Over time, more and more milk banks opened with this new system and were advertised on the radio and television. The centers, located in hospitals, became places where people could store their milk after pumping it for later use, before it became more common for workplaces to have lactation rooms. There were also collection centers where people could drop off their breast milk.

In some cities, there weren’t enough government-owned cars to reach all donors’ homes, so the centers worked with firefighters, who were trained in how to safely store the milk. Postal workers were recruited for breastfeeding promotion. They knew who on their mail delivery routes would be giving birth and could use some information about lactation support.

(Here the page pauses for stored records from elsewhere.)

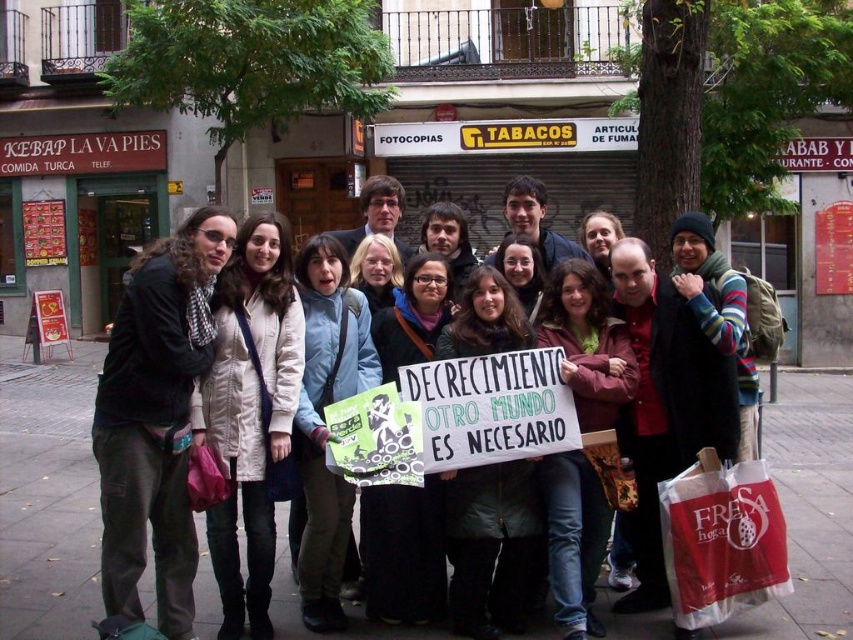 Question: Is matte black jacket at center above red plastic bag at lower right?

Choices:
 (A) yes
 (B) no

Answer: (A)

Question: Which object appears farthest from the camera in this image?

Choices:
 (A) matte black jacket at center
 (B) red plastic bag at lower right

Answer: (B)

Question: Which point is farther to the camera?

Choices:
 (A) red plastic bag at lower right
 (B) matte black jacket at center

Answer: (A)

Question: Can you confirm if matte black jacket at center is positioned to the right of red plastic bag at lower right?

Choices:
 (A) yes
 (B) no

Answer: (B)

Question: Is matte black jacket at center thinner than red plastic bag at lower right?

Choices:
 (A) no
 (B) yes

Answer: (A) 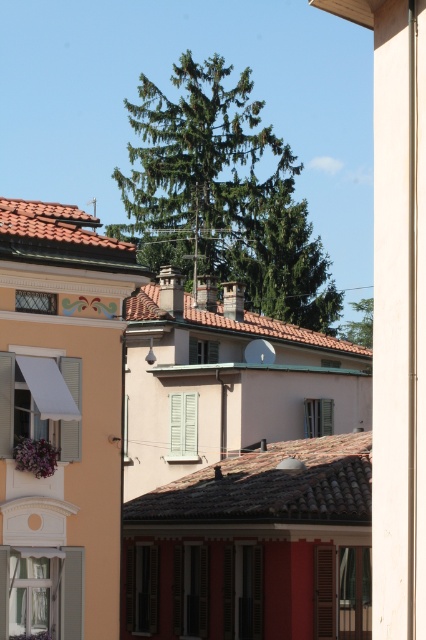 What is the object located at the point with coordinates (221, 195) in the image?

The point at coordinates (221, 195) marks a green needle like tree at upper center. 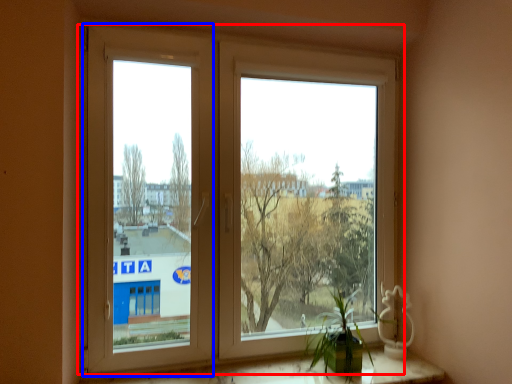 Question: Which point is further to the camera, window (highlighted by a red box) or window frame (highlighted by a blue box)?

Choices:
 (A) window
 (B) window frame

Answer: (A) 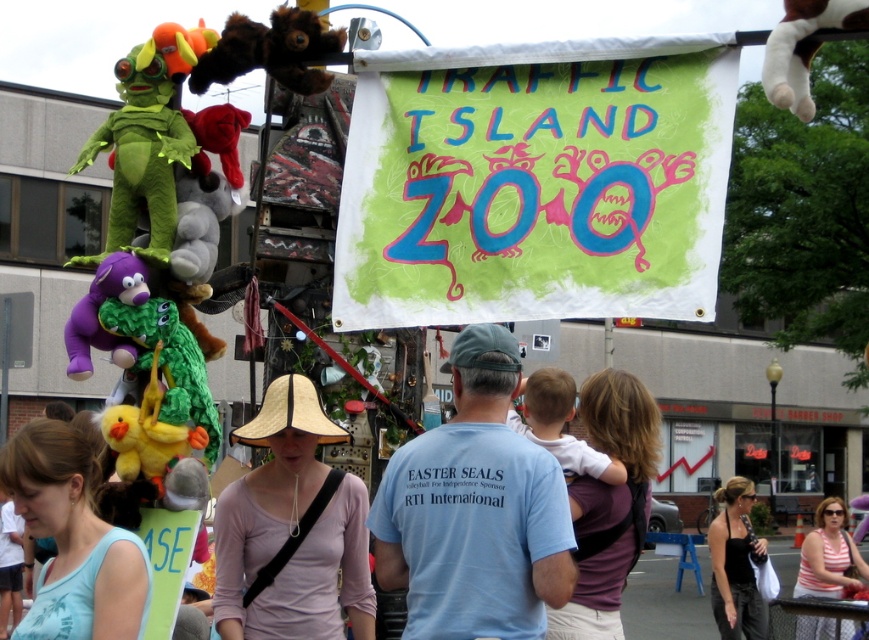 Consider the image. You are standing at the entrance of the Traffic Island Zoo booth and see two points marked on the banner. Which point is closer to you, point (277, 19) or point (800, 102)?

Point (277, 19) is closer to you because it is further to the viewer than point (800, 102). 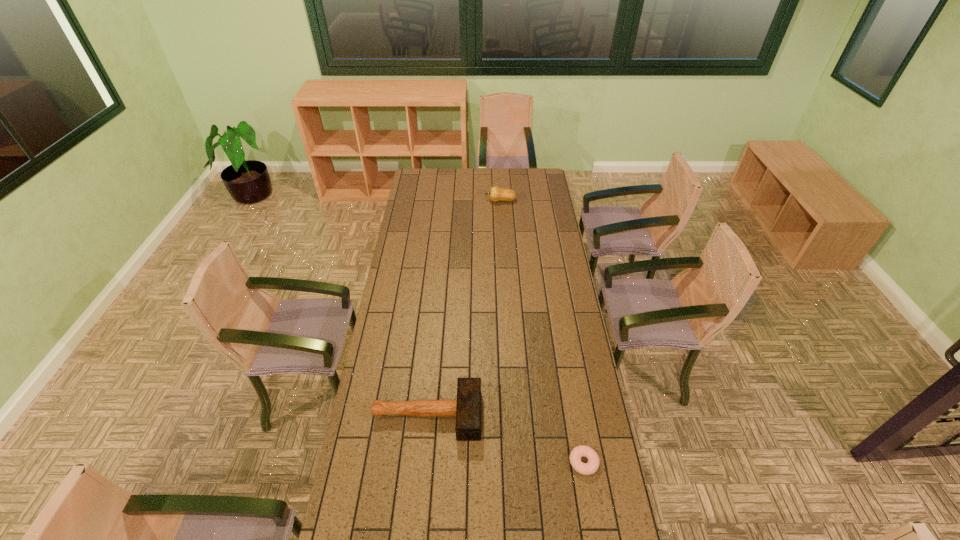 Image resolution: width=960 pixels, height=540 pixels. Identify the location of gourd. (496, 193).

Find the location of `the farthest object`. the farthest object is located at coordinates (496, 193).

What are the coordinates of `the second farthest object` in the screenshot? It's located at (467, 408).

Locate an element on the screen. The width and height of the screenshot is (960, 540). mallet is located at coordinates (467, 408).

Locate an element on the screen. The image size is (960, 540). doughnut is located at coordinates (591, 467).

In order to click on the nearest object in this screenshot , I will do click(591, 467).

Identify the location of blank space located on the stem side of the gourd. The width and height of the screenshot is (960, 540). (435, 201).

I want to click on free space located on the stem side of the gourd, so click(x=425, y=201).

You are a GUI agent. You are given a task and a screenshot of the screen. Output one action in this format:
    pyautogui.click(x=<x>, y=<y>)
    Task: Click on the vacant space located 0.180m on the stem side of the gourd
    
    Given the screenshot: What is the action you would take?
    pyautogui.click(x=455, y=201)

The height and width of the screenshot is (540, 960). I want to click on free space located on the hammer head face of the leftmost object, so click(537, 414). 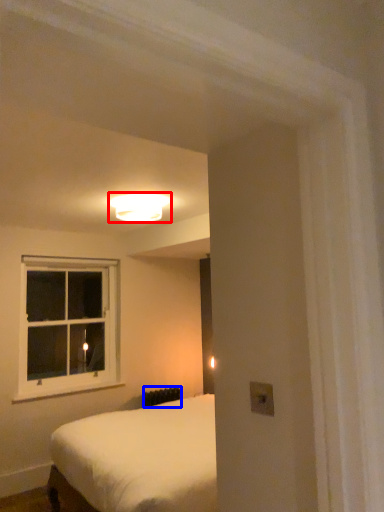 Question: Which object is closer to the camera taking this photo, lamp (highlighted by a red box) or radiator (highlighted by a blue box)?

Choices:
 (A) lamp
 (B) radiator

Answer: (A) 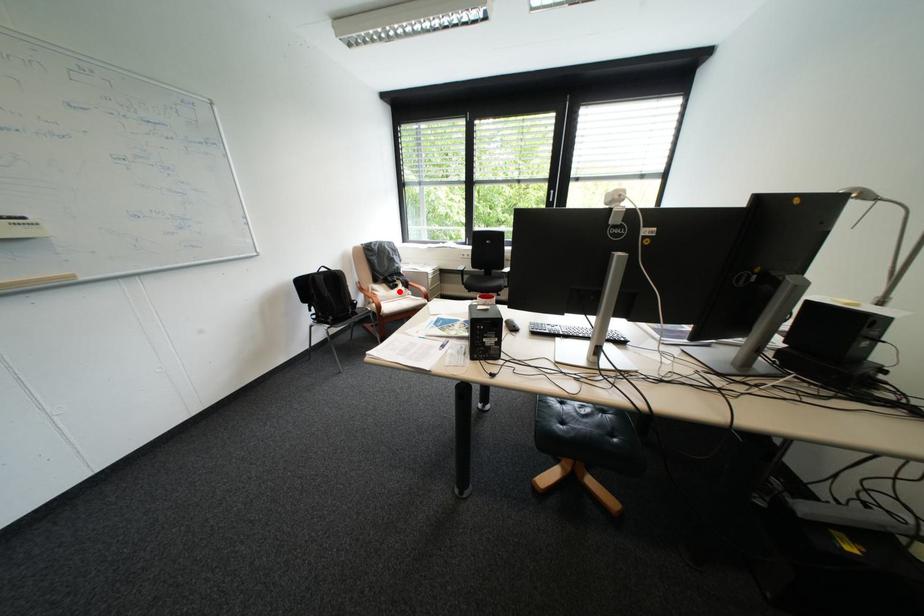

Between 1990 and 2015, Brazil cut its mortality rate for children under five years old by 73 percent, according to the United Nations Children’s Fund, or UNICEF, in part because of this program, but also due to other efforts to increase immunization and financial aid for low-income families. While renowned, Brazil’s network of human milk banks is still only able to serve about 60 percent of preterm and low birth weight babies, according to Fiocruz, the country’s top biological sciences research foundation.

“If there was an ethical compass of milk banking, the arrow would point to Brazil,” says Summer Kelly, president-elect of the Human Milk Banking Association of North America. “The Brazilian milk bankers' unrelenting focus on the support and protection of the breastfeeding mother inspire and motivate other milk bankers around the world.”

Serving as a model for other countries

As Brazilian milk banks have gained international recognition, other countries have worked with Brazil to implement similar programs. Today, most countries in South America as well as Cuba, the Dominican Republic, Cape Verde, Mozambique, and Angola have established milk banks in the same model.

PATH, a global health organization, has also worked with countries including India, South Africa, Vietnam, and Kenya to implement breastfeeding programs based on Brazil’s. In Kenya, for instance, the first human milk bank in East Africa was established as a comprehensive model, linked with breastfeeding, adapting Brazil’s approach to the local context.

“When we work in a country, that’s the model that we really work with the governments to establish,” says Kiersten Israel-Ballard, Team Lead of PATH’s Maternal Newborn, Child Health and Nutrition program. “If you prioritize donor milk but you’re not helping the mother, that’s not sustainable. The priority is that they’re provided help to breastfeed as a long-term solution.”

For Ana Clara Benevenuto Mattos de Andrade, donating milk has become something of a family tradition. More than 20 years ago, her brother was hospitalized as a newborn, and their mother donated milk while receiving help learning how to feed him from a lactation center. When Andrade had excess milk following the birth of her own child, she decided to donate too. She has been sending weekly bottles to the milk bank at Núcleo Perinatal do Hospital Universitário Pedro Ernesto in Rio de Janeiro for four months.

“Unfortunately, when babies are hospitalized, there are mothers who can’t afford going to the hospital every single day to feed them; this is the reality of lots of families in Brazil,” says Andrade. “I feel the need to help those mothers and babies.”

This reporting was supported, in part, by the International Women’s Media Foundation’s Howard G. Buffett Fund for Women Journalists.